** RECORDS FOR THIS EXERCISE follows **
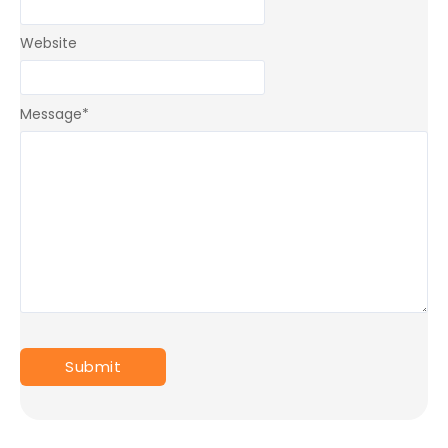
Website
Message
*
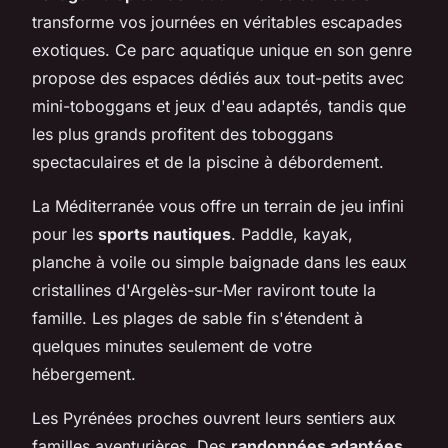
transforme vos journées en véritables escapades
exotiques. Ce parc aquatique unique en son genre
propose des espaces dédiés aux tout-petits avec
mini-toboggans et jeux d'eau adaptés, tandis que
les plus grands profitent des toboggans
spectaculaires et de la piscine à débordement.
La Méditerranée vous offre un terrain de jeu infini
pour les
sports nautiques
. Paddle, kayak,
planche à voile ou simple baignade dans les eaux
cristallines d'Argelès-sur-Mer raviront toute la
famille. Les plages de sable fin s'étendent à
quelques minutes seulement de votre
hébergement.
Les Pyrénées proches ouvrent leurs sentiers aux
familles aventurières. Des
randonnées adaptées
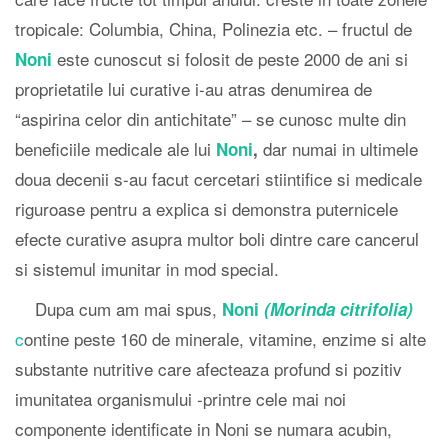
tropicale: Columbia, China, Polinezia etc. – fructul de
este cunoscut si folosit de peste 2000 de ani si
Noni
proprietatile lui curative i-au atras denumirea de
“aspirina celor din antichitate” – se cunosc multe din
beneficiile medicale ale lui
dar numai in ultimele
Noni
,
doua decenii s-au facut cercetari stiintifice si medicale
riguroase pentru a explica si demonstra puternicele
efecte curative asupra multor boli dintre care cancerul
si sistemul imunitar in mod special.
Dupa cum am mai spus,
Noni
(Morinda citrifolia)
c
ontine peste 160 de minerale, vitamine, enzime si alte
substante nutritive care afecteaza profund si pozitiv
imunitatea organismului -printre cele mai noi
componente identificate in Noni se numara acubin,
** End of RECORDS FOR THIS EXERCISE **
** RECORDS FOR THIS EXERCISE follows **
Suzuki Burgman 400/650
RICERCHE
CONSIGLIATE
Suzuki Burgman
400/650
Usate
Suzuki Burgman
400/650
** End of RECORDS FOR THIS EXERCISE **
** RECORDS FOR THIS EXERCISE follows **
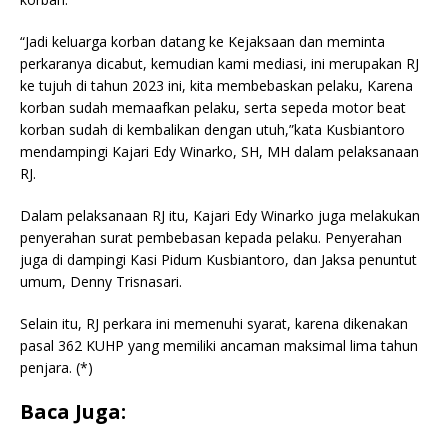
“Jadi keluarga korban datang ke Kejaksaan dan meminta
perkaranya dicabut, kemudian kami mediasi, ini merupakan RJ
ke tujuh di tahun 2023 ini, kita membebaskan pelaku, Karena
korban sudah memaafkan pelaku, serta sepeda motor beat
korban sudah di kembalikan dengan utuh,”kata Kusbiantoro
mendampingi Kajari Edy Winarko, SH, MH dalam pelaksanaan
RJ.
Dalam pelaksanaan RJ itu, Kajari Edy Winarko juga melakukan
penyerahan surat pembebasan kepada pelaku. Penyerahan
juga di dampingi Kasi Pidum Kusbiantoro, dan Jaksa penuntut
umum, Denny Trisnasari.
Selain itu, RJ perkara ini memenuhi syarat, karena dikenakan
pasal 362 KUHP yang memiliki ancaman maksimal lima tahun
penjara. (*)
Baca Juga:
** End of RECORDS FOR THIS EXERCISE **
AIM OF THE EXERCISE
This exercise requires the lines of the entries containing the string "tahun".

SOLUTION TO THIS PROBLEM
ke tujuh di tahun 2023 ini, kita membebaskan pelaku, Karena
pasal 362 KUHP yang memiliki ancaman maksimal lima tahun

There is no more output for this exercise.